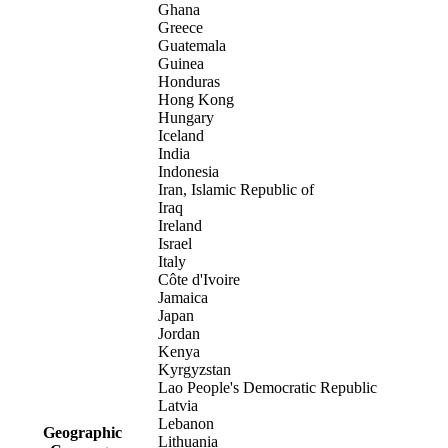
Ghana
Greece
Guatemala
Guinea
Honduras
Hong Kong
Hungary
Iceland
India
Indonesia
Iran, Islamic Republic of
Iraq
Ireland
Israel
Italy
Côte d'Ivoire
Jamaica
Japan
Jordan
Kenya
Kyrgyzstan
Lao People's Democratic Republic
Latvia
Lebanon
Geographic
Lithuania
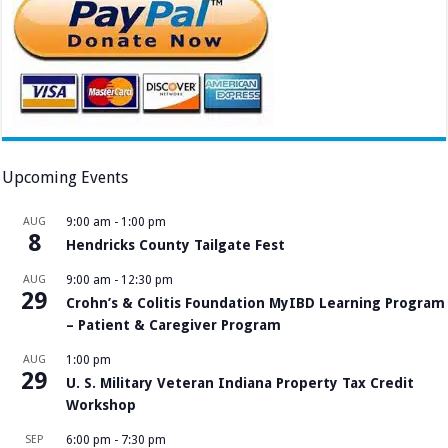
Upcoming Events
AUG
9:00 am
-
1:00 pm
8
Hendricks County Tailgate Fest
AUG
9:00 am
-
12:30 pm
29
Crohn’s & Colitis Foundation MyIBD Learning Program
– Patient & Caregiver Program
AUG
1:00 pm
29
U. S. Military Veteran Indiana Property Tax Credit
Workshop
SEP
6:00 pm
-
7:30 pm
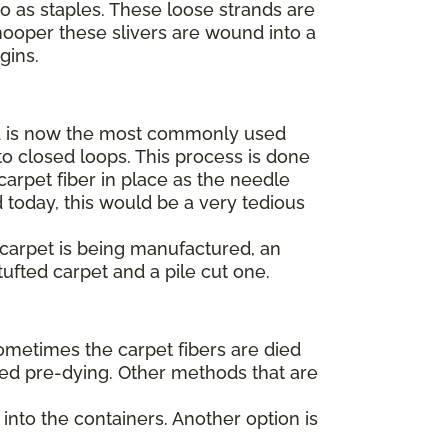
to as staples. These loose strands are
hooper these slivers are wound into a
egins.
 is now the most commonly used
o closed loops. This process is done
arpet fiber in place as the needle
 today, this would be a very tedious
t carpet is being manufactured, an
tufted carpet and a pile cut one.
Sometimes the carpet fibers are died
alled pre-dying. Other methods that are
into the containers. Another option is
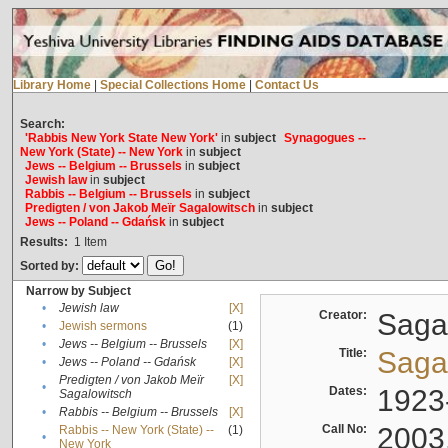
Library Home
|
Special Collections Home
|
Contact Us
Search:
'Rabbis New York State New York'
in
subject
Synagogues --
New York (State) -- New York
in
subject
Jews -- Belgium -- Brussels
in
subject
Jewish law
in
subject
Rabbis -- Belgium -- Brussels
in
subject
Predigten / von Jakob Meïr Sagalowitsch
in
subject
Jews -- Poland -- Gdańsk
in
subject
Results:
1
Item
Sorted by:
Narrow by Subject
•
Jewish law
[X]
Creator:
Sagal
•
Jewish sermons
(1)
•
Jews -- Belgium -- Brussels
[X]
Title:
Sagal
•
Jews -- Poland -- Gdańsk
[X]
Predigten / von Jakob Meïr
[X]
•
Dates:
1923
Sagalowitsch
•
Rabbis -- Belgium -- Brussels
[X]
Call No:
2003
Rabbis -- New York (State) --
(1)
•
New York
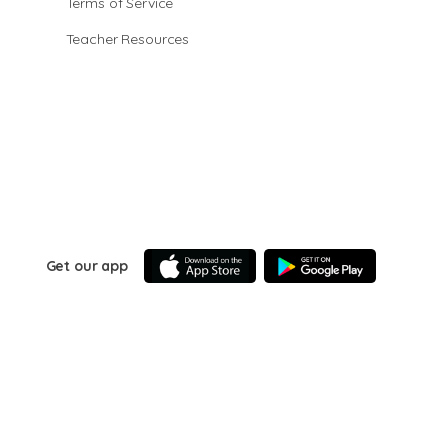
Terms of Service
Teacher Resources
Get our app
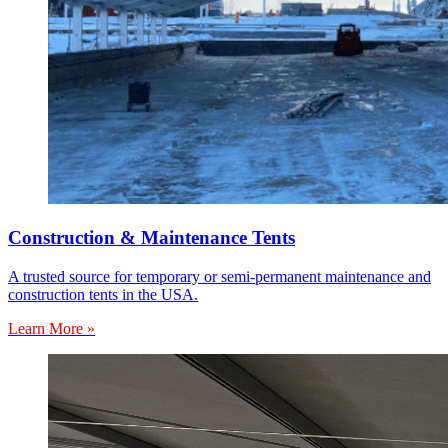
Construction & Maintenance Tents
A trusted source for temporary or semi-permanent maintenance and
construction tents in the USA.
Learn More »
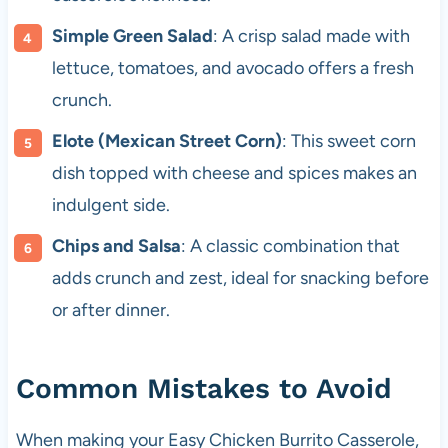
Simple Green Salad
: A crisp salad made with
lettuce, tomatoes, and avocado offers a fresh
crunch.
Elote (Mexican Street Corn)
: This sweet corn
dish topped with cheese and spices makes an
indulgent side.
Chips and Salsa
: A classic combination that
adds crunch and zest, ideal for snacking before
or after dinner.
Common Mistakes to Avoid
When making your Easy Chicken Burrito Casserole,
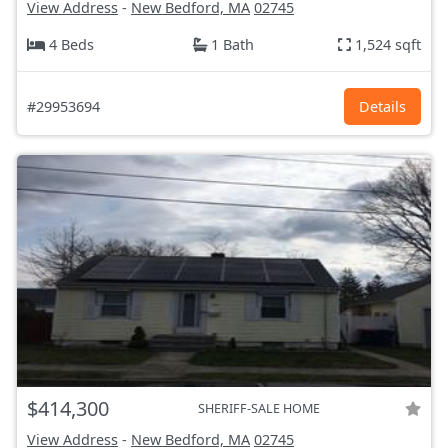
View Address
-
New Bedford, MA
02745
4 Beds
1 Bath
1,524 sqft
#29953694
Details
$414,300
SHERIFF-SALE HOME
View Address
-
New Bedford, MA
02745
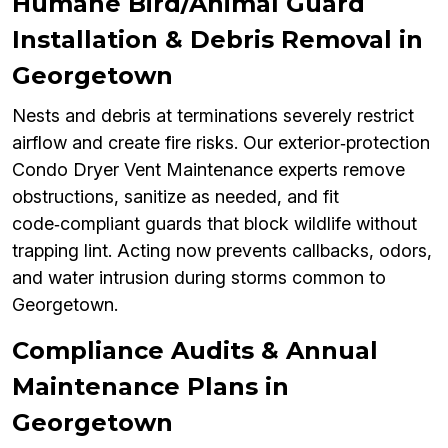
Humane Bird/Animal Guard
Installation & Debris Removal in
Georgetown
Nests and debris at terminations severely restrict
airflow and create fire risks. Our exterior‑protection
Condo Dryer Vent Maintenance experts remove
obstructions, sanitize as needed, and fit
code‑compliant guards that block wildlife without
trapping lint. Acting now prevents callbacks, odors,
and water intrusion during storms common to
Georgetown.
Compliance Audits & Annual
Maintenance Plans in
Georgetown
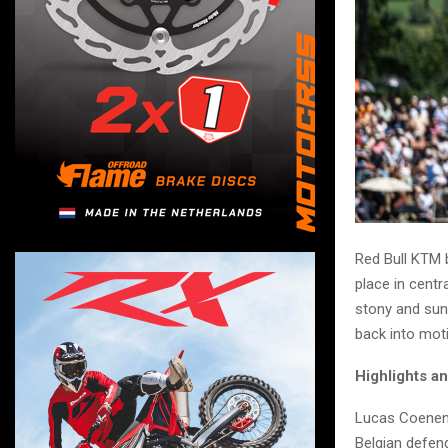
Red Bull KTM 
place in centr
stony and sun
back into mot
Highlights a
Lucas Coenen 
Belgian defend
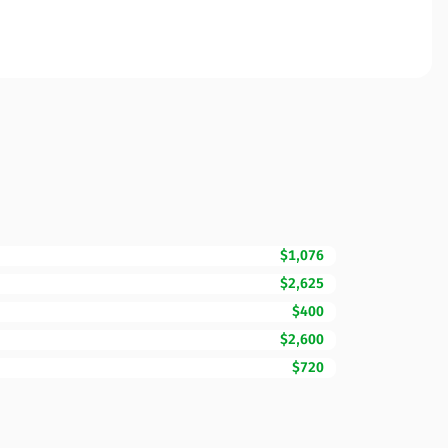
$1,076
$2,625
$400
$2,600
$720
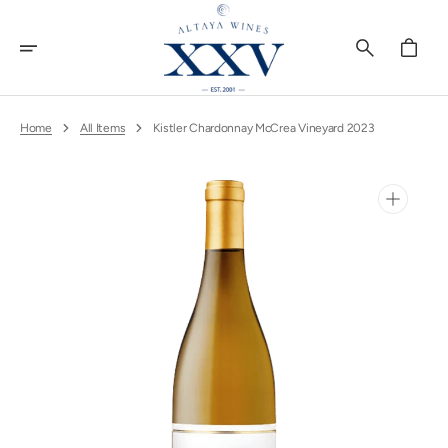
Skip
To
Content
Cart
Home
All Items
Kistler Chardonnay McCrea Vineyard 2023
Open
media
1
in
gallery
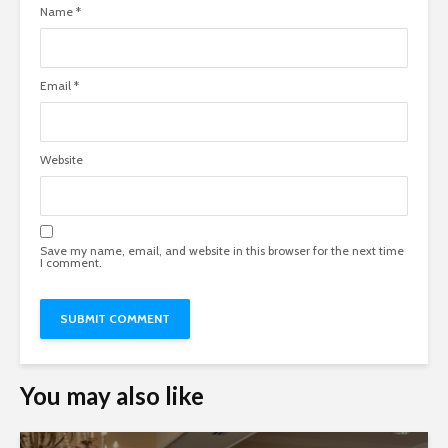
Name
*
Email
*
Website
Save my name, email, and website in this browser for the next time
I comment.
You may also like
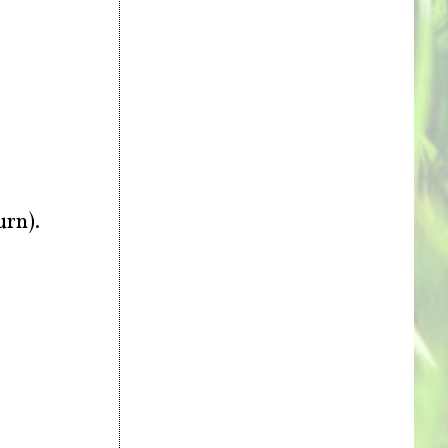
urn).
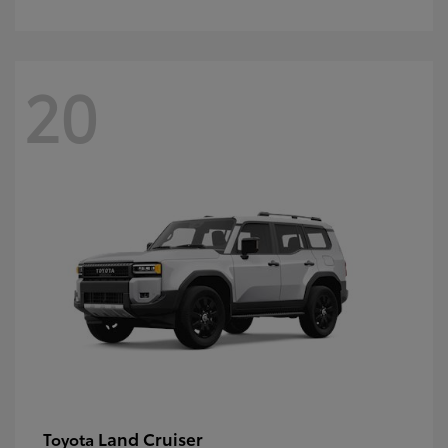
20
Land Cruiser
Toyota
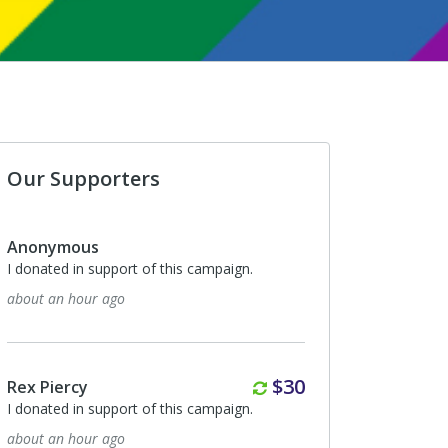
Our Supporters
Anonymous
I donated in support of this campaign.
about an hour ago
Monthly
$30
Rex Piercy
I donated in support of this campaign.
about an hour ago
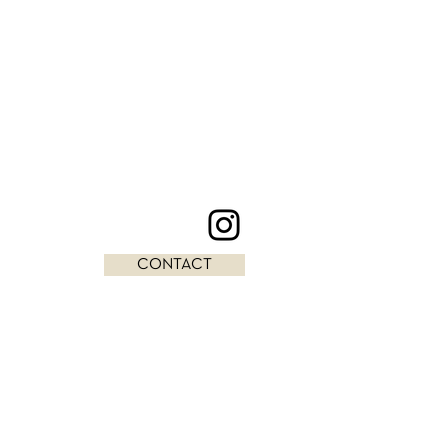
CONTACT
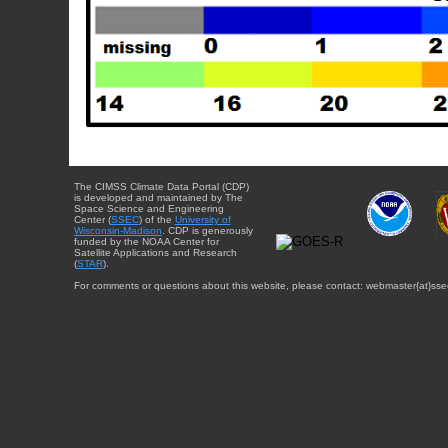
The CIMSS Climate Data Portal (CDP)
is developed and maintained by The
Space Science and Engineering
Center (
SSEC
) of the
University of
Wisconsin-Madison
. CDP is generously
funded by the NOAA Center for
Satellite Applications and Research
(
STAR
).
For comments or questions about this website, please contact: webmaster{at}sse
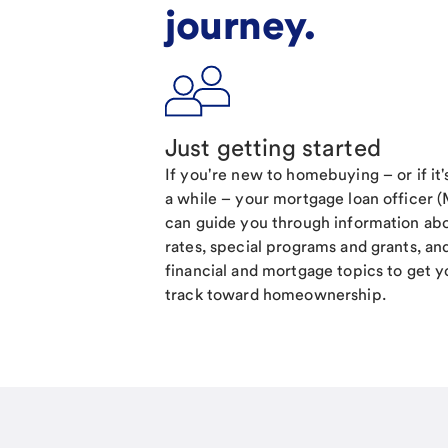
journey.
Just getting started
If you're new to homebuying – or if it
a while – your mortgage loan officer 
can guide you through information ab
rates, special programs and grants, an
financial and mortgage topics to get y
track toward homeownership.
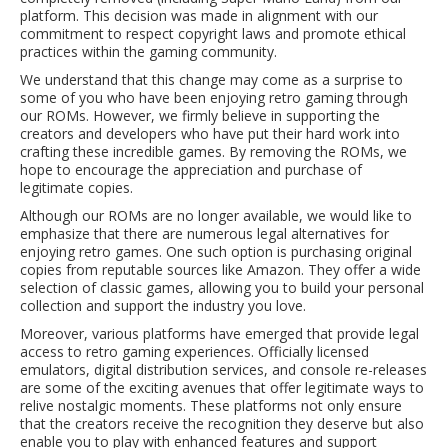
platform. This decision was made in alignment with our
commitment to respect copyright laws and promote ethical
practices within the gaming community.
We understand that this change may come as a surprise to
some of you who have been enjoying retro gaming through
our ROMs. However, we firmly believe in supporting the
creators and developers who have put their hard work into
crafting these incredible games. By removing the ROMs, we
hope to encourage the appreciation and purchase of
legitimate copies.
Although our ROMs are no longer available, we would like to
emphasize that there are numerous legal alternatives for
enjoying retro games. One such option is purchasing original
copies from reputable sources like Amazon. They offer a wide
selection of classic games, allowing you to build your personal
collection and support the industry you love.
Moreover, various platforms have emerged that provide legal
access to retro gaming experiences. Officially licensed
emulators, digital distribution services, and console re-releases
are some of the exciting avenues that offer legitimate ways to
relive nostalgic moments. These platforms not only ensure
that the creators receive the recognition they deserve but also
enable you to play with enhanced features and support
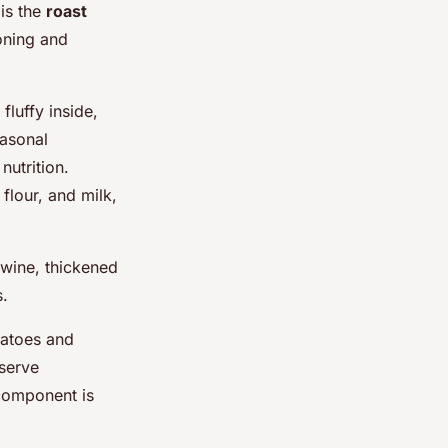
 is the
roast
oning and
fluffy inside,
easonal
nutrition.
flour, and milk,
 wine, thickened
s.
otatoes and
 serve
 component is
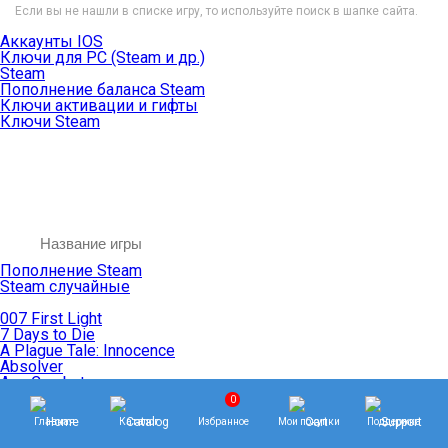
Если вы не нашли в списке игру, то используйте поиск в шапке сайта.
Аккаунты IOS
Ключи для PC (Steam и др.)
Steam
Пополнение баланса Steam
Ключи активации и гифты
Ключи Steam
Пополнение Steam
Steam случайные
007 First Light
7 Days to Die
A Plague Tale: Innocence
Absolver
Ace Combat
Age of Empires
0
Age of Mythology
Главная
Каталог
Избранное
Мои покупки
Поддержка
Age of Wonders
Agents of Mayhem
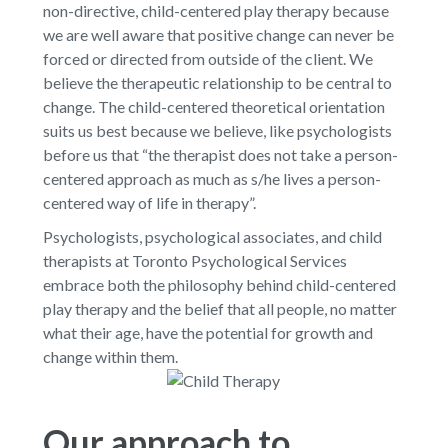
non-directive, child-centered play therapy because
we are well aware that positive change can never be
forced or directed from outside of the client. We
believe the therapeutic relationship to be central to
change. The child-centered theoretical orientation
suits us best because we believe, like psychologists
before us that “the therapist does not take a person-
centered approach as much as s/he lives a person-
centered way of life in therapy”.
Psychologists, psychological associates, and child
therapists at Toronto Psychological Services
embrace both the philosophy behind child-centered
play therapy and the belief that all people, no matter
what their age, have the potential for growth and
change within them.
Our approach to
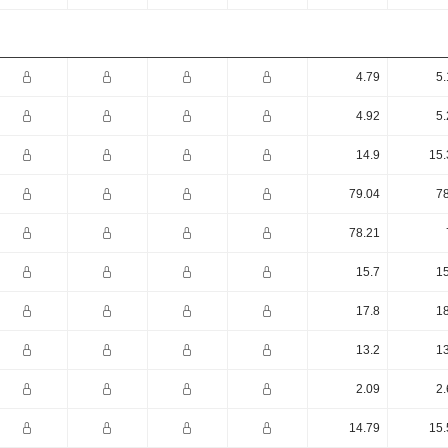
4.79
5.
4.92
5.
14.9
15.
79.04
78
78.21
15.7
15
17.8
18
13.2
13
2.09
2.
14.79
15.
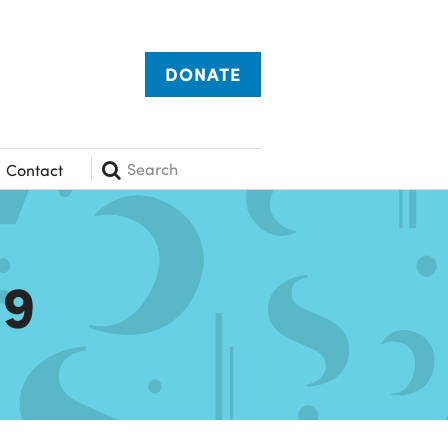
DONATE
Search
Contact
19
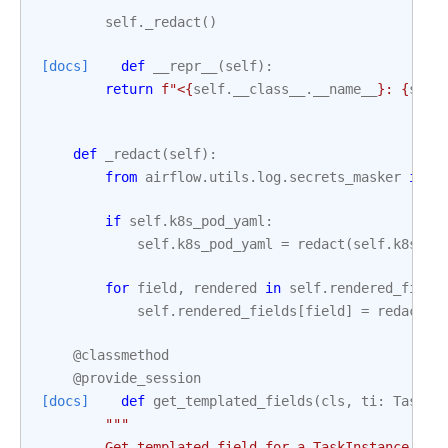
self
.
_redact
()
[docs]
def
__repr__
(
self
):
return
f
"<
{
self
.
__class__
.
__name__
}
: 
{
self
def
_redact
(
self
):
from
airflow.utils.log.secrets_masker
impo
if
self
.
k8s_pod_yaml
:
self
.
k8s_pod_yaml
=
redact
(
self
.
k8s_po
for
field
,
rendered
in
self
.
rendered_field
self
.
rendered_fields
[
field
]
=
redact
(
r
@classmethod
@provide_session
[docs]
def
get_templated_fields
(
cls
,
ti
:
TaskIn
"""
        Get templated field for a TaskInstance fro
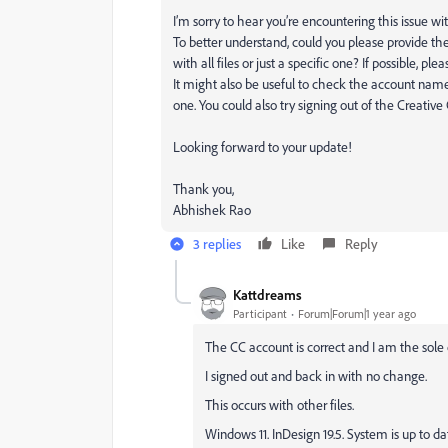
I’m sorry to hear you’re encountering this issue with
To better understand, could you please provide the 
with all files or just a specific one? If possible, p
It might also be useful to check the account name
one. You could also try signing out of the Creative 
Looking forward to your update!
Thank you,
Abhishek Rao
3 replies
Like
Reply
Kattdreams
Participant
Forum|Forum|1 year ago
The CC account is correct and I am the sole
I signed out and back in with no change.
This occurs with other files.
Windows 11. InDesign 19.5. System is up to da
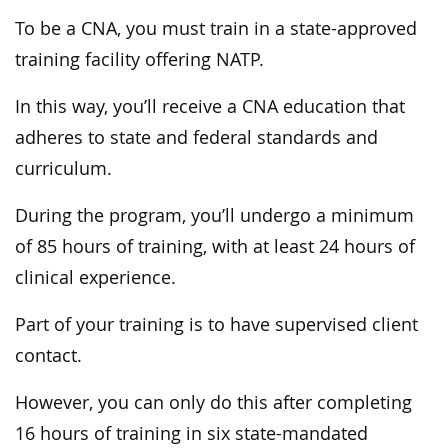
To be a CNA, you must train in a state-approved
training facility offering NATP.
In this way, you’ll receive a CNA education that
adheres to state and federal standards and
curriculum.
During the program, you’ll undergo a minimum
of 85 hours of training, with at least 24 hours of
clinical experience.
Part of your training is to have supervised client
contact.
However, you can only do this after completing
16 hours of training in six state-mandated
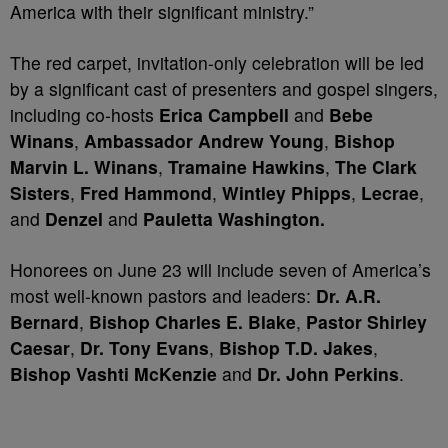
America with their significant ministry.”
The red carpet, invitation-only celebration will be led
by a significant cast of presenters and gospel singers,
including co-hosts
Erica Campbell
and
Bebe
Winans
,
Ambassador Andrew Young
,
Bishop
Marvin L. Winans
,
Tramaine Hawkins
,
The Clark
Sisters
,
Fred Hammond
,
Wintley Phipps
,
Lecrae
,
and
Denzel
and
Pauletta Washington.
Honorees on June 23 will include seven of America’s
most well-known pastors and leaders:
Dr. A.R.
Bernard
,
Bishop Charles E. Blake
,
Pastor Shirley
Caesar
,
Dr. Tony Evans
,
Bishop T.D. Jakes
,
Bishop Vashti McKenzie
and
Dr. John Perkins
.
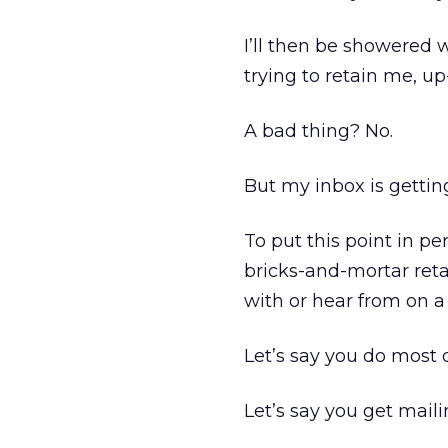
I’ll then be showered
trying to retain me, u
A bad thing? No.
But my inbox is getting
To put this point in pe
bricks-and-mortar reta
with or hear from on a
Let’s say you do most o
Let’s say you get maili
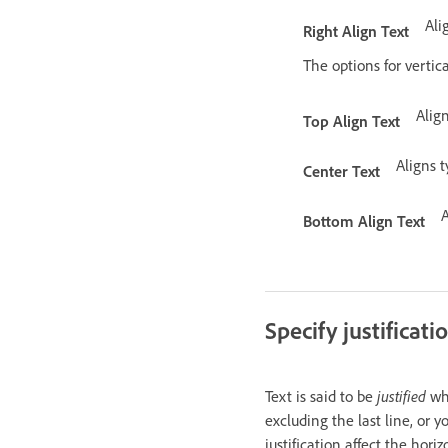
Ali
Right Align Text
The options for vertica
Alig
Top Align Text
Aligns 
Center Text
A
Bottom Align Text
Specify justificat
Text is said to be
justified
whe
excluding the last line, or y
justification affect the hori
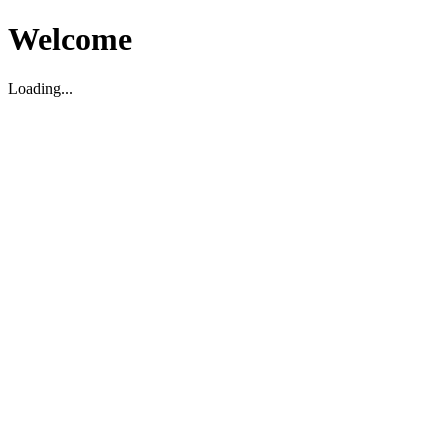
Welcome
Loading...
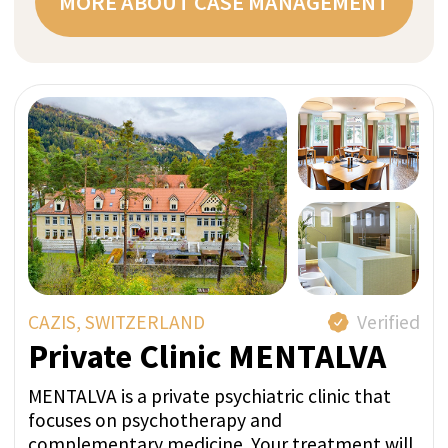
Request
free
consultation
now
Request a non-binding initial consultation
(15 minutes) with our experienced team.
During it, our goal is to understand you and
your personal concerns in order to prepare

◇ ◇ ◇ ◇ ◇

Leaving out the pictures, restate each line of the listing above verbatim, from the opening line to the line bearing "o closed loops. This process is done", inclusive, and no more.

▸ EXPECTED ANSWER:
Ghana
Greece
Guatemala
Guinea
Honduras
Hong Kong
Hungary
Iceland
India
Indonesia
Iran, Islamic Republic of
Iraq
Ireland
Israel
Italy
Côte d'Ivoire
Jamaica
Japan
Jordan
Kenya
Kyrgyzstan
Lao People's Democratic Republic
Latvia
Lebanon
Geographic
Lithuania
Upcoming Events
AUG
9:00 am
-
1:00 pm
8
Hendricks County Tailgate Fest
AUG
9:00 am
-
12:30 pm
29
Crohn’s & Colitis Foundation MyIBD Learning Program
– Patient & Caregiver Program
AUG
1:00 pm
29
U. S. Military Veteran Indiana Property Tax Credit
Workshop
SEP
6:00 pm
-
7:30 pm
to as staples. These loose strands are
hooper these slivers are wound into a
egins.
 is now the most commonly used
o closed loops. This process is done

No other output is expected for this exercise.